---- RECORDED DATA
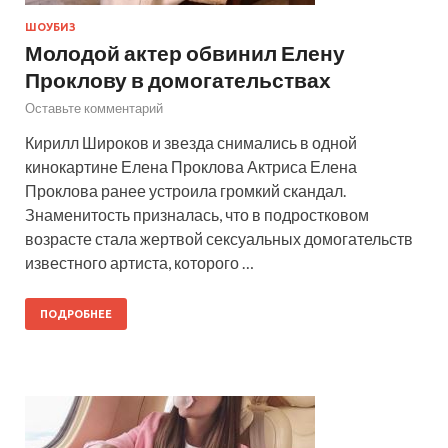
ШОУБИЗ
Молодой актер обвинил Елену
Проклову в домогательствах
Оставьте комментарий
Кирилл Широков и звезда снимались в одной
кинокартине Елена Проклова Актриса Елена
Проклова ранее устроила громкий скандал.
Знаменитость призналась, что в подростковом
возрасте стала жертвой сексуальных домогательств
известного артиста, которого …
ПОДРОБНЕЕ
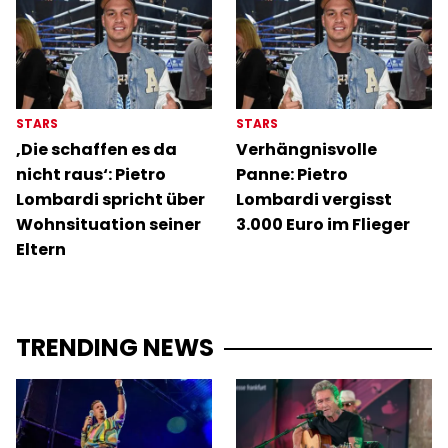
STARS
STARS
‚Die schaffen es da
Verhängnisvolle
nicht raus‘: Pietro
Panne: Pietro
Lombardi spricht über
Lombardi vergisst
Wohnsituation seiner
3.000 Euro im Flieger
Eltern
TRENDING NEWS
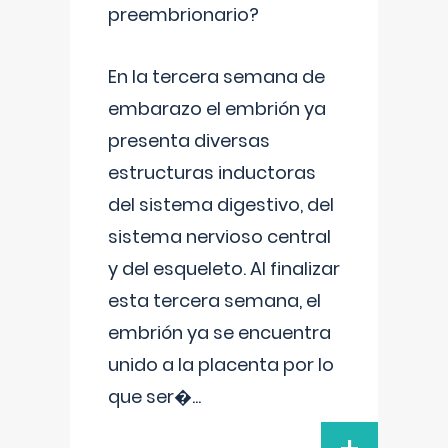
preembrionario?
En la tercera semana de
embarazo el embrión ya
presenta diversas
estructuras inductoras
del sistema digestivo, del
sistema nervioso central
y del esqueleto. Al finalizar
esta tercera semana, el
embrión ya se encuentra
unido a la placenta por lo
que ser�
...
--------
> [AIM OF THE EXERCISE]:
Restate all of the material word for word, leaving every picture out.

> [TASK RESPONSE]:
ШОУБИЗ
Молодой актер обвинил Елену
Проклову в домогательствах
Оставьте комментарий
Кирилл Широков и звезда снимались в одной
кинокартине Елена Проклова Актриса Елена
Проклова ранее устроила громкий скандал.
Знаменитость призналась, что в подростковом
возрасте стала жертвой сексуальных домогательств
известного артиста, которого …
ПОДРОБНЕЕ
STARS
STARS
‚Die schaffen es da
Verhängnisvolle
nicht raus‘: Pietro
Panne: Pietro
Lombardi spricht über
Lombardi vergisst
Wohnsituation seiner
3.000 Euro im Flieger
Eltern
TRENDING NEWS
preembrionario?
En la tercera semana de
embarazo el embrión ya
presenta diversas
estructuras inductoras
del sistema digestivo, del
sistema nervioso central
y del esqueleto. Al finalizar
esta tercera semana, el
embrión ya se encuentra
unido a la placenta por lo
que ser�
...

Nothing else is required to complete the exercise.